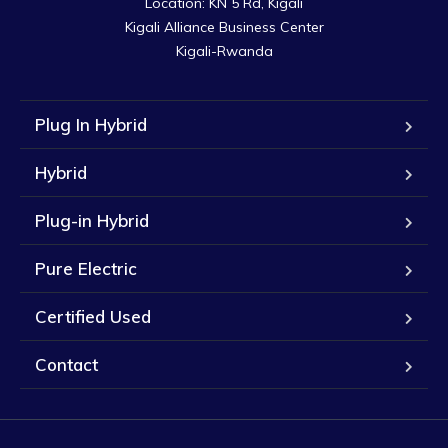
Location: KN 5 Rd, Kigali

Kigali Alliance Business Center

Kigali-Rwanda
Plug In Hybrid
Hybrid
Plug-in Hybrid
Pure Electric
Certified Used
Contact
::::
Your task is to return every entry exactly as it was written, with the pictures removed.

RESULT OF THIS EXERCISE:
Location: KN 5 Rd, Kigali

Kigali Alliance Business Center

Kigali-Rwanda
Plug In Hybrid
Hybrid
Plug-in Hybrid
Pure Electric
Certified Used
Contact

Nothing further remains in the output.